Bekommen wohl zu wenig Zwangsgebühren um ordentlich zu recherchieren.

Alleswasrechtist
6 Stunden her

Das ZDF sollte man ersatzlos dichtmachen, ARD auf 3 „Länder“-Anstalten schrumpfen, die ARD-Boards am besten mit echten Fachkräften aus dem noch nicht vollends wokerisierten versuperlinksgrünten Ausland besetzen und den GEZ-Beitrag dritteln. Dann noch Verbote, einseitig zu berichten, im selben Jahr mehr als 2 mal denselben Politikdarsteller einzuladen, abgehalfterten Politikern Jobs im Sender zu verschaffen etc.
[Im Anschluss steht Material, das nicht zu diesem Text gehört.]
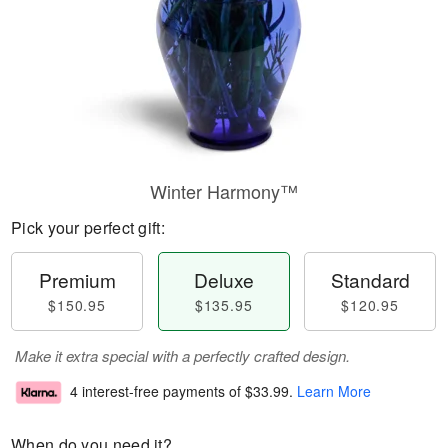
Winter Harmony™
Pick your perfect gift:
Premium
Deluxe
Standard
$150.95
$135.95
$120.95
Make it extra special with a perfectly crafted design.
4 interest-free payments of
$33.99
.
Learn More
When do you need it?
Bei Verstoß fällt der Beitrag ganz weg. Jeder GEZ-Zwangsgebührenzahler darf prüfen und mindern! Auf diese Weise könnte der Propagandafunk Geschichte werden.

D. Harry
5 Stunden her
Antworten an  Alleswasrechtist

GEZ völlig einstellen. Der ÖRR kann ja unter Bezahl-TV weitermachen. Wer ihn mag, kann die GEZ Gebühren dann dort bezahlen.

P.Schoeffel
4 Stunden her
Antworten an  Alleswasrechtist

Es würde völlig ausreichen, es dem Konsumenten zu überlassen, ob er ARD und ZDF will und dafür zahlt, oder nicht. Dann können die machen was sie wollen.